Personal information
- Born: February 5, 1895 Kingfisher, Oklahoma, US
- Died: August 9, 1962 (aged 67) Tulsa, Oklahoma

Professional wrestling career
- Debut: 1924
- Retired: 1960

= Sam Avey =

American businessman and sports promoter (1895–1962)

Sam Avey (February 5, 1895 – August 9, 1962) was an American businessman and sports promoter. Best known as the wrestling promoter of little big men, he is also credited for helping to create the Tulsa wrestling territory later used by the National Wrestling Alliance.

==Early life==
Sam Avey was born in Kingfisher, Oklahoma, on February 5, 1895. Prior to wrestling, Avey was a merchant in the family grocery, located in Cherryvale, Kansas. While growing up in Cherryvale, the community’s most prominent sports celebrity was Billy Sandow. Sandow was the manager of Ed “Strangler” Lewis, and Sandow was the catalyst for Avey’s interest in professional wrestling.

==Professional wrestling==
After serving in World War I, Avey returned to Cherryvale and was recruited by Sandow to embark upon a wrestling career. He started in wrestling by travelling as a referee. In his early years in wrestling, it was not uncommon that Avey was misspelled Avery. Later on, Avey was brought to Tulsa to promote the matches of Ed “Strangler” Lewis.

At the time, Oklahoma was a breeding ground for potential wrestlers. One of the wrestlers who caught Avey’s eyes was Leroy McGuirk, a grappler from Oklahoma A&M. McGuirk would eventually become a junior heavyweight champion, and wrestlers from all over the country came to Oklahoma.

After McGuirk was injured in auto accident, Avey gave him points in the company and named him the matchmaker. In September 1950, both men were appointed to Executive Positions in the National Wrestling Alliance. McGuirk was appointed as Second Vice-President while Avey was named the Treasurer due to his banking background.

==Hockey and Avey's Coliseum==
Sam Avey had other interests outside of wrestling. He helped reorganize the American Hockey Association following World War II and owned the Tulsa Oilers hockey club in the 1940s. At the time, the Oilers were affiliated with the United States Hockey League. In 1942, he acquired the Tulsa Coliseum for $185,000, and it was known affectionately as Avey's Coliseum. It regularly hosted prestigious political events and sporting events, such as ice hockey, boxing, and wrestling matches.

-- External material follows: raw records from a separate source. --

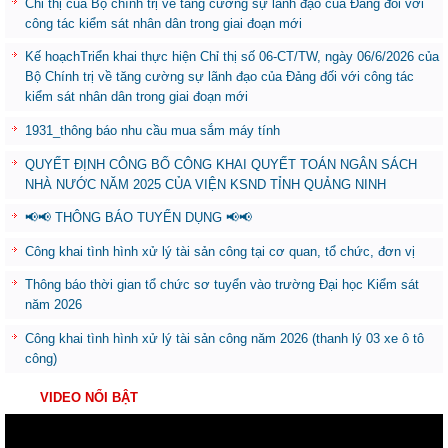
Chỉ thị của Bộ chính trị về tăng cường sự lãnh đạo của Đảng đối với
công tác kiểm sát nhân dân trong giai đoạn mới
Kế hoạchTriển khai thực hiện Chỉ thị số 06-CT/TW, ngày 06/6/2026 của
Bộ Chính trị về tăng cường sự lãnh đạo của Đảng đối với công tác
kiểm sát nhân dân trong giai đoạn mới
1931_thông báo nhu cầu mua sắm máy tính
QUYẾT ĐỊNH CÔNG BỐ CÔNG KHAI QUYẾT TOÁN NGÂN SÁCH
NHÀ NƯỚC NĂM 2025 CỦA VIỆN KSND TỈNH QUẢNG NINH
📢📢 THÔNG BÁO TUYỂN DỤNG 📢📢
Công khai tình hình xử lý tài sản công tại cơ quan, tổ chức, đơn vị
Thông báo thời gian tổ chức sơ tuyển vào trường Đại học Kiểm sát
năm 2026
Công khai tình hình xử lý tài sản công năm 2026 (thanh lý 03 xe ô tô
công)
VIDEO NỔI BẬT
Trình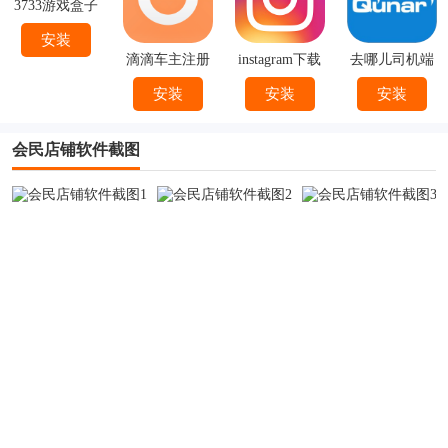
3733游戏盒子
安装
滴滴车主注册
instagram下载
去哪儿司机端
下载
官方
下载安装
安装
安装
安装
会民店铺软件截图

Avey also owned the radio station KAKC, and it broadcast from the Coliseum basement. On September 20, 1952, the building was burned to the ground after it was struck by lightning. The building’s wooden roof accelerated the fire.

In January 1958, Avey sold out the wrestling promotion to McGuirk. He left to concentrate on his role as senior vice president with the Farmers and Merchants State Bank. He was still linked to the NWA and remained as Treasurer until August 1960.

==Charitable Work==
Avey was the director of the Tulsa Chamber of Commerce, president of the Rotary Club and was involved in numerous charities. Said charities included the annual Milk Fund wrestling spectacular every March and a celebrated Christmas party for children.

Part of Avey’s wrestling legacy is that he gave Tulsa a structured promotion, which McGuirk ran with great success. Avey died on August 9, 1962, the age of 67.